The protocol stack defines how communication hardware and software communicate across layers in different hierarchies. For the data sender, the information packets sent by the user pass through each protocol layer in order from high to low, and each layer's entity adds its own unique identity information in a defined format, reaching the physical layer, transferring in the physical link as a binary stream, and reaching the data receiver. When the data receiver receives the data stream, the data packet passes through each protocol layer in order from lowest to highest, and the entities of each layer extract the data information from the data packet in a predefined format that needs to be processed at this layer, and finally reach the application layer.
Fig1 shows the network structure of ZigBee, it contains two important roles: coordinator and terminal node, which together constitute the simplest ZigBee communication process. The internal network is 2.4G wireless communication interaction. The external network is peripheral devices such as sensors and the Internet. The control of household appliances and environmental monitoring functions can be achieved through the interaction between the internal network and the external network. The coordinator role is the relay of the entire ZigBee network, which scans the current network condition, chooses the appropriate channel and network ID, and then starts ZigBee network, in addition, it will participate in assisting in configuring security parameters and application bindings within the network.

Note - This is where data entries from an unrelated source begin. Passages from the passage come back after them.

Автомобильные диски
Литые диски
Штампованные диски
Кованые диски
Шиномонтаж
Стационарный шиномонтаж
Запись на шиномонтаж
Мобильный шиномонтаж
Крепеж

In short, the coordinator role is primarily responsible for starting and configuring the network. Once it has completed its work, it can choose to switch to the router role or exit the current network. Such a change will not have any impact on the network as a whole; the terminal node itself is not responsible for the overall work of the network, it only needs to have the ability to sleep and wake up, go to sleep when not working, extend standby time, and wake up quickly once it receives the wake-up command from the coordinator.

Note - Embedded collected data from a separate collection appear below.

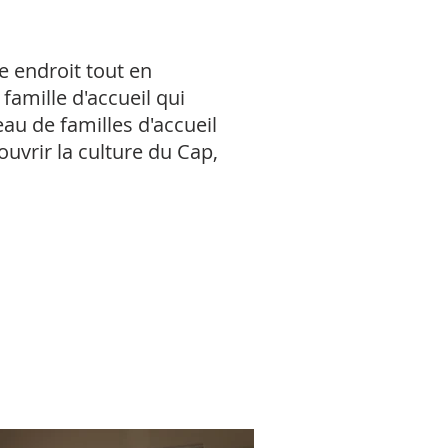
 endroit tout en
famille d'accueil qui
au de familles d'accueil
uvrir la culture du Cap,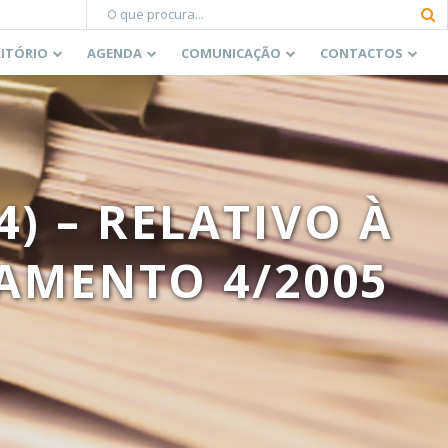
RITÓRIO
AGENDA
COMUNICAÇÃO
CONTACTOS
4) – RELATIVO À
AMENTO 4/2005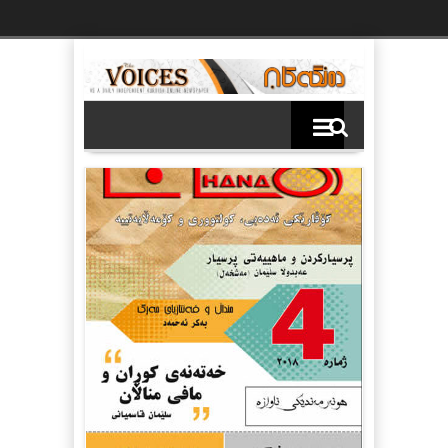
Ski
t
th
conten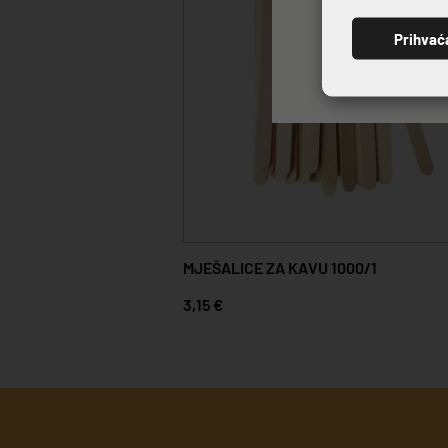
Prihvać
MJEŠALICE ZA KAVU 1000/1
3,15 €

3.2 Establishing a traffic model based on machine learning
In machine learning for traffic analysis, the effectiveness of the assessment requires data support and training. This paper uses Cambridge University's Moore dataset as a training test set for traffic classification. The dataset uses a high-performance network monitor to collect data, provides a time stamp with resolution over 35 nanoseconds, and consists of many objects, each of which is described by a set of features..With a large amount of manually classified data, each object in each dataset represents a single TCP packet flow between the client and the server. The characteristics of each object include classifications derived elsewhere and many derived features as inputs to probability Classification techniques. The information in the features is exported using the header information alone, while the classification classes are exported using content-based analysis.
The dataset contains 10 sub-datasets, totaling 377,536 data and 249 features. The 11 traffic types involved are WWW, FTP, DATABASE, P2P, SERVICE, MAIL ATTACK, etc.Each subset of the set is characterized as shown in Table 1:
Table 1 Dataset characteristics
Data subset
|
Duration(s)
|
Number of streams
|
entry01
|
1821.8
|
24863
|
entry02
|
1696.7
|
23801
|
entry03
|
1724.1
|
22932
|
entry04
|
1784.1
|
22285
|
entry05
|
1794.9
|
21648
|
entry06
|
1658.5
|
19384
|
entry07
|
1739.2
|
55835
|
entry08
|
1665.9
|
55494
|
entry09
|
1664.5
|
66248
|
entry010
|
1613.4
|
65036
|
Each sub dataset has a different number of streams and a different duration. The streams contained in it are TCP streams, so they have clear start and end identifiers. Each stream corresponds to different traffic types. Based on machine learning, classification models can be trained to classify the actual traffic.
3.3 Data preprocessing
The dataset itself is not always perfect. Some datasets have different data types, such as text, numbers, time series, continuity and discontinuity. It is also possible that the quality of the data is not good, there is noise, there are anomalies, there are missing, the data is wrong, the dimensions are different, there are duplicates, the data is skewed, the amount of data is too large or too small. In order for the data to fit the model and match the needs of the model, the Moore dataset needs to be pre-processed, detected from the data, corrected or deleted, inaccurate or inappropriate records for the model. Data preprocessing methods include removing unique attributes, processing missing values, attribute coding, data standardization regularization, feature selection, principal component analysis, and so on.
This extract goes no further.